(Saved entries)
------------------------------
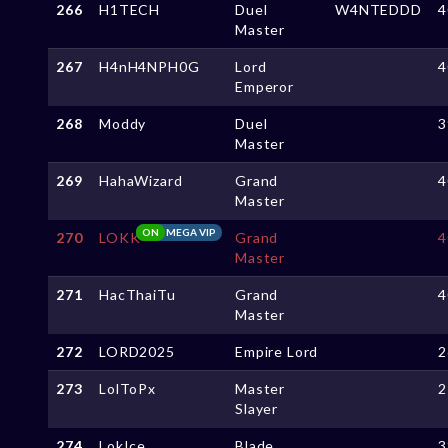
266
H1TECH
Duel
W4NTEDDD
4
Master
267
H4nH4NPH0G
Lord
4
Emperor
268
Moddy
Duel
3
Master
269
HahaWizard
Grand
4
Master
ON
MEGA VIP
270
LOKK
Grand
4
Master
271
HacThaiTu
Grand
4
Master
272
LORD2025
Empire Lord
2
273
LolToPx
Master
2
Slayer
274
LokIce
Blade
3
------------------------------
All pictures are to be dropped, and the records above returned exactly.

266
H1TECH
Duel
W4NTEDDD
4
Master
267
H4nH4NPH0G
Lord
4
Emperor
268
Moddy
Duel
3
Master
269
HahaWizard
Grand
4
Master
ON
MEGA VIP
270
LOKK
Grand
4
Master
271
HacThaiTu
Grand
4
Master
272
LORD2025
Empire Lord
2
273
LolToPx
Master
2
Slayer
274
LokIce
Blade
3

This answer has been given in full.